--- DATA IN THIS EXERCISE Enclosed Below ---

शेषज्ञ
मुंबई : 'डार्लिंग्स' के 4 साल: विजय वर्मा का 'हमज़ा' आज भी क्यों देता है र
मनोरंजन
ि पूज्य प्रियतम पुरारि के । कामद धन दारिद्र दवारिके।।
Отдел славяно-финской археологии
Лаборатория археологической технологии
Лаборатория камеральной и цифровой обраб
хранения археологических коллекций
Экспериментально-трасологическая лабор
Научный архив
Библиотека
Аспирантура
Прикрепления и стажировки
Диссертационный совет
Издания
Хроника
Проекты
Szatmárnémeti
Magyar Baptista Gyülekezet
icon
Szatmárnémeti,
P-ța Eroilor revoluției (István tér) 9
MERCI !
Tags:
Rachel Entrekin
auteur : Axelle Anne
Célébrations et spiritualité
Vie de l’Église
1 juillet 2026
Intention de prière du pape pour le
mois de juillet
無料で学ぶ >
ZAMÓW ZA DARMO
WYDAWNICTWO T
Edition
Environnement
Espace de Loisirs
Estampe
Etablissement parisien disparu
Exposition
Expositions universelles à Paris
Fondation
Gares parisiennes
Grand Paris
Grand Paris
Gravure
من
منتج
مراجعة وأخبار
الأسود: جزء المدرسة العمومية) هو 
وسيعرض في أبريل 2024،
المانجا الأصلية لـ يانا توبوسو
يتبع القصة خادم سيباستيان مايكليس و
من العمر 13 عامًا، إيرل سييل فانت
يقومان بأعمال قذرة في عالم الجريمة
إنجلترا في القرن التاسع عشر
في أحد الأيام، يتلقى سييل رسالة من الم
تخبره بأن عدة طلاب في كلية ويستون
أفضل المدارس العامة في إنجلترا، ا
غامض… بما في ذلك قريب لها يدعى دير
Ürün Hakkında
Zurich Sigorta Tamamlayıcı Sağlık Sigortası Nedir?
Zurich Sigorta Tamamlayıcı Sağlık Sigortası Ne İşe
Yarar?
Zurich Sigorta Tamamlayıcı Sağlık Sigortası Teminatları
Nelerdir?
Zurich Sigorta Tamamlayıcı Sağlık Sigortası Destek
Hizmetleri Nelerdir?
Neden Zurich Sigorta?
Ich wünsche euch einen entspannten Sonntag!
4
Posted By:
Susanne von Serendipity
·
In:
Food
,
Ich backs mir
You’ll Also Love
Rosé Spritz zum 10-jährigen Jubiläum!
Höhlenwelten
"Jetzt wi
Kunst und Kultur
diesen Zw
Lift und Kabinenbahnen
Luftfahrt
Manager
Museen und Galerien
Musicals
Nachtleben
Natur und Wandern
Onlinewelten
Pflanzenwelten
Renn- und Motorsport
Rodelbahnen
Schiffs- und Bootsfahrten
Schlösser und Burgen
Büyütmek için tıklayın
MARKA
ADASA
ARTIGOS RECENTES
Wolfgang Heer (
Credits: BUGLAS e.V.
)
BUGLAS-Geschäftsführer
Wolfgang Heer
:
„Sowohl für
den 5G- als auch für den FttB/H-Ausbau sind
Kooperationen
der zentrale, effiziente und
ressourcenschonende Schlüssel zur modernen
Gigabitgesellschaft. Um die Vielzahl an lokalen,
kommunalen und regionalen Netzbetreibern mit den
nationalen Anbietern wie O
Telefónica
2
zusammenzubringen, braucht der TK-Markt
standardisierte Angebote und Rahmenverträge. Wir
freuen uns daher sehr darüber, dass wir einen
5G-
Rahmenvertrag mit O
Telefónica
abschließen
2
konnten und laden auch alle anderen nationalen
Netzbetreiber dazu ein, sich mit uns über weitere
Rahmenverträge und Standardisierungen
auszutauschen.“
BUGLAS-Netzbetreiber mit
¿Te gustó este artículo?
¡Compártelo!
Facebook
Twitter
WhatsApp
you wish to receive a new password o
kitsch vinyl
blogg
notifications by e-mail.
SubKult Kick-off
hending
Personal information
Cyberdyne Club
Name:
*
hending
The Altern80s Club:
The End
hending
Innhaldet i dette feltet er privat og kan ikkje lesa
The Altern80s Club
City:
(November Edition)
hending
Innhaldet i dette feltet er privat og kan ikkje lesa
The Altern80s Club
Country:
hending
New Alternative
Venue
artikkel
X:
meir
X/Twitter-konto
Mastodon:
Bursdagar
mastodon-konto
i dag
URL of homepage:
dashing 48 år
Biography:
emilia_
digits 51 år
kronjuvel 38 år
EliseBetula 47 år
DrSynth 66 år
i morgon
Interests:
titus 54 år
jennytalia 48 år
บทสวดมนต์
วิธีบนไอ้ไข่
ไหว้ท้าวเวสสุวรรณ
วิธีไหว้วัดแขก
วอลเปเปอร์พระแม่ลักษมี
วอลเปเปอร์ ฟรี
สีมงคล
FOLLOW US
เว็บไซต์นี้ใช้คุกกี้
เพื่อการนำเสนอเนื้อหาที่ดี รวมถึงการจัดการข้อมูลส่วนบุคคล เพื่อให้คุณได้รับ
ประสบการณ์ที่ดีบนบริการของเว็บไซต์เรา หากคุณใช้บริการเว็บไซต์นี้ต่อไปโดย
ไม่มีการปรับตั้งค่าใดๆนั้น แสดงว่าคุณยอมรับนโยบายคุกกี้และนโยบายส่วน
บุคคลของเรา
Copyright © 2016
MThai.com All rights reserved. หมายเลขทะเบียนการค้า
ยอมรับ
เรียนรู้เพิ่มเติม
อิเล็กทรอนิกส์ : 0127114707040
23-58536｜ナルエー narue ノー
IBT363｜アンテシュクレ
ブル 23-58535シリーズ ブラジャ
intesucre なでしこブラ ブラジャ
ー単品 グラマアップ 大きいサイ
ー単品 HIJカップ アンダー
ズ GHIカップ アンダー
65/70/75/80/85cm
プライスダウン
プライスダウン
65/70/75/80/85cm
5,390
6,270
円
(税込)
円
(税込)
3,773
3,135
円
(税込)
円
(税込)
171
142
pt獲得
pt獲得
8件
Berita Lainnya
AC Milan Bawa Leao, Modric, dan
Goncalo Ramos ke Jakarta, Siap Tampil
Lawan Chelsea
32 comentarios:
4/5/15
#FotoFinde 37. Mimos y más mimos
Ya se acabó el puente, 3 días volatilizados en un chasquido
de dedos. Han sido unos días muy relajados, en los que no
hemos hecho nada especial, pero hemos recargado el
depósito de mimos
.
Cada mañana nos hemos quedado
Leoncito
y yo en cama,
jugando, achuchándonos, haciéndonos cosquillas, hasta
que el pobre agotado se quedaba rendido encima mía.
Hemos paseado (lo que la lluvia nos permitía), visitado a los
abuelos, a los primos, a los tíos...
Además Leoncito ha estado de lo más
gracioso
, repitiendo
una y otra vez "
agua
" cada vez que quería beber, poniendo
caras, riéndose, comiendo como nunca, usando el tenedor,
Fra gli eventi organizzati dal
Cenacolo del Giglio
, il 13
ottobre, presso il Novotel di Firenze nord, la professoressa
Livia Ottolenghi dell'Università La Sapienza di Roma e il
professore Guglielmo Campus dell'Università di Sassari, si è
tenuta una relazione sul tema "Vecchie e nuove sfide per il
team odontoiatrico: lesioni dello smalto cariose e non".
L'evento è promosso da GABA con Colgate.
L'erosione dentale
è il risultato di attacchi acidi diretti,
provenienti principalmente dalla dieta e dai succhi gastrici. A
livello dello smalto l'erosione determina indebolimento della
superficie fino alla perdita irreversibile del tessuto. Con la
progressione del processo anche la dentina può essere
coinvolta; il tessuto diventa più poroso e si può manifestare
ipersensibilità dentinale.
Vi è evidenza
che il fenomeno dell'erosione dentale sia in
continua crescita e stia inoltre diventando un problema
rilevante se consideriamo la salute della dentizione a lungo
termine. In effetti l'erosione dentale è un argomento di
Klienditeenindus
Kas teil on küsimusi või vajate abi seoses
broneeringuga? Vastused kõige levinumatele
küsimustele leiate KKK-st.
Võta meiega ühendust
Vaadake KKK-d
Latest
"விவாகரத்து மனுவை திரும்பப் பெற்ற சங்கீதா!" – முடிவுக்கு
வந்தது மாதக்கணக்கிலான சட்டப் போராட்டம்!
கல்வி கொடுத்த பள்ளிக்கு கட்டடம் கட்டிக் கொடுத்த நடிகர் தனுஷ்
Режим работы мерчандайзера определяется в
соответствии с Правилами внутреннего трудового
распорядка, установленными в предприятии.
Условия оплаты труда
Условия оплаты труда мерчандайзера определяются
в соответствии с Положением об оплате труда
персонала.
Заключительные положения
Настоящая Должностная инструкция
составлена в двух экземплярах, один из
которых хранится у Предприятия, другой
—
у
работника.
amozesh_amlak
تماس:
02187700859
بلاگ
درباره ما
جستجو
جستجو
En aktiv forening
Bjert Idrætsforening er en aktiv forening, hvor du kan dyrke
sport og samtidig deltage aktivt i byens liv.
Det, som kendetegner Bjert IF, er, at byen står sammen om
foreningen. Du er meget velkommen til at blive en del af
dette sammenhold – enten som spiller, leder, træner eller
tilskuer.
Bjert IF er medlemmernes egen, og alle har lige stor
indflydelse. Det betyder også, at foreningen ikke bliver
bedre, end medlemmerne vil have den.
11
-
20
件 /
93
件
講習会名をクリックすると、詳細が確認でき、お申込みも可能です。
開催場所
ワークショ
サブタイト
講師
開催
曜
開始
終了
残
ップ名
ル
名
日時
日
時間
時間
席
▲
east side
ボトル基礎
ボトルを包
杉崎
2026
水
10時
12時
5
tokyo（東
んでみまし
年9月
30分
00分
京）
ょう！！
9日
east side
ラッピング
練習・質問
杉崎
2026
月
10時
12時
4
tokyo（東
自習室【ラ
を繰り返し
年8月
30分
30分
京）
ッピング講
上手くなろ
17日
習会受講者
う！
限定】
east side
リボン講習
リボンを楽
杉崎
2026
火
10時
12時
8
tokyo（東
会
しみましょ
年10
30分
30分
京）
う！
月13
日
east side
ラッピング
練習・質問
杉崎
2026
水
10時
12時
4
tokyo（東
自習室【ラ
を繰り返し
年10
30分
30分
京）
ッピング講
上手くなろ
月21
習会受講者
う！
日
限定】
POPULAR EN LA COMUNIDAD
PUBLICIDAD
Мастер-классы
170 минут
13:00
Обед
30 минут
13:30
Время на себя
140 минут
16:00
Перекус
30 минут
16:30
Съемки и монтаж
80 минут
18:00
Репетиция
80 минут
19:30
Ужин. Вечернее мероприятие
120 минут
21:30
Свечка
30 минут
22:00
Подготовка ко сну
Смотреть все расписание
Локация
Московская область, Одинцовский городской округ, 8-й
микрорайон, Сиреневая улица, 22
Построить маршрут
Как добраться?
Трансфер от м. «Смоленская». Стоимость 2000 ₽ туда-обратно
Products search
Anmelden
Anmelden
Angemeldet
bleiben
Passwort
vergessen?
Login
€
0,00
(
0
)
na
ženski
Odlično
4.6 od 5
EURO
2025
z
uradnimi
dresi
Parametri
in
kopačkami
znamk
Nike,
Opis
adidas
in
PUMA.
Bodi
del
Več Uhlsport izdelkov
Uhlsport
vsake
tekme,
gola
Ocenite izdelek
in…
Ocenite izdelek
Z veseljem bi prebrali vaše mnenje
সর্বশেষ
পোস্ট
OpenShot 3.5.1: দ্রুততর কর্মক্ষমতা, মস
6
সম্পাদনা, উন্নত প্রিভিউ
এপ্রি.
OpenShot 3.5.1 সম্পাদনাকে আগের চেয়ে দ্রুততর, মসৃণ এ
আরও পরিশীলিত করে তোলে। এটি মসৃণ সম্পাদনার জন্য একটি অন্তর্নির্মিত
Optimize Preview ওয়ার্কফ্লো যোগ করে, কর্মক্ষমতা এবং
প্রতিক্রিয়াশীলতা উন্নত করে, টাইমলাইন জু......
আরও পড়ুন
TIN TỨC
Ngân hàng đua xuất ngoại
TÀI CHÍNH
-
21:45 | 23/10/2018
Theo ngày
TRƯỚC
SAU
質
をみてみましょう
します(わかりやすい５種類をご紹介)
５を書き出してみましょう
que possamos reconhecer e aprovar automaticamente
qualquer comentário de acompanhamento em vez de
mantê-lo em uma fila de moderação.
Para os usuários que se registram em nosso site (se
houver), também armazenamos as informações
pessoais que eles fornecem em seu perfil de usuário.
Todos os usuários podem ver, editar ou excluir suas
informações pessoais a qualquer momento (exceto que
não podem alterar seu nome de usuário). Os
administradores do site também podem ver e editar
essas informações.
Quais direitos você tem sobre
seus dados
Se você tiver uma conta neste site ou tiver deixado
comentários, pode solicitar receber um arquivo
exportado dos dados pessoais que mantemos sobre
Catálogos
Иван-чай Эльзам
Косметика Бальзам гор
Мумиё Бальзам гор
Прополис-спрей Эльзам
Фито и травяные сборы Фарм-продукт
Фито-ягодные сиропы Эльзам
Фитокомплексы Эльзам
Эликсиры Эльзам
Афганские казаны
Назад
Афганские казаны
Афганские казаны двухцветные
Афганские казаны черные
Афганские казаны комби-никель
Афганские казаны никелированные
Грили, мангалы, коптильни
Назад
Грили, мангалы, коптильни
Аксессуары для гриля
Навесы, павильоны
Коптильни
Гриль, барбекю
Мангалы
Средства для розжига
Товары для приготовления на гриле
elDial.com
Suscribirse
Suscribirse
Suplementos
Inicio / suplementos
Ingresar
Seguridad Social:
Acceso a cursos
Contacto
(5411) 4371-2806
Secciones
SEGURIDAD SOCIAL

--- End of Enclosed DATA IN THIS EXERCISE ---

Find and copy each line of the material that holds the word "ブラジャ".

▶ **TASK ANSWER**
ブル 23-58535シリーズ ブラジャ
intesucre なでしこブラ ブラジャ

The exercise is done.